Prepare the Sun Cluster system for component replacement.
Depending on the cause of the connection loss, prepare the Sun Cluster node with one of the following procedures.
If the failed component is an SBus card, see Chapter 7, Administering Server Components, to prepare the Sun Cluster node for power down.
If the problem is a bad SCSI-2 cable, the volume management software will have detected the problem and prepared the system for cable replacement.
Replace the failed component.
If the SCSI-2 cable or SBus card fails, refer to the service manual for your Sun Cluster node for detailed instructions on replacing them.
Recover from volume management software errors.

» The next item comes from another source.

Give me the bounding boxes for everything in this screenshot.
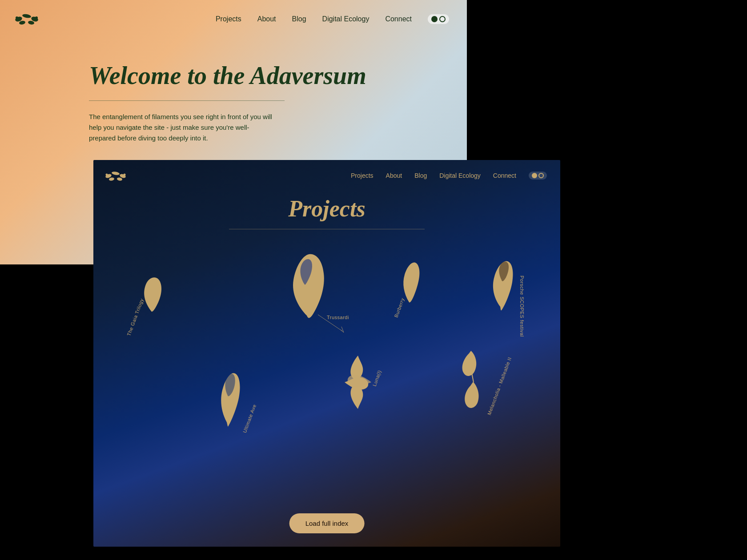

Use the procedures described in "12.1 Recovering From Power Loss".
You can add Sun StorEdge MultiPacks or Sun StorEdge D1000s to a Sun Cluster configuration at any time.
You must review the disk group configuration in your Sun Cluster configuration before adding a disk enclosure. The discussions in the chapter on planning the configuration in the Sun Cluster 2.2 Software Installation Guide, and in Appendix A, Administering Volume Managers, in this book, will help determine the impact of the disk enclosure on the configuration of disk groups.
Shut down one of the cluster nodes.
Use the procedure in "4.2 Stopping the Cluster and Cluster Nodes", to shut down the node.
Install an additional SBus card in the node, if necessary.
Use the instructions in the hardware service manual for your Sun Cluster node to install the SBus card.
Install the SBus card in the first available empty SBus slot, following all other cards in the node. This ensures that the controller numbering will be preserved if the Solaris operating environment is reinstalled. Refer to "1.4 Instance Names and Numbering", for more information.
Connect the SCSI-2 cables to the disk enclosure.
Use the instructions in the hardware service manual for your Sun Cluster node.
Set the SCSI initiator ID, as appropriate.
Use the instructions in the hardware service manual for your Sun Cluster node.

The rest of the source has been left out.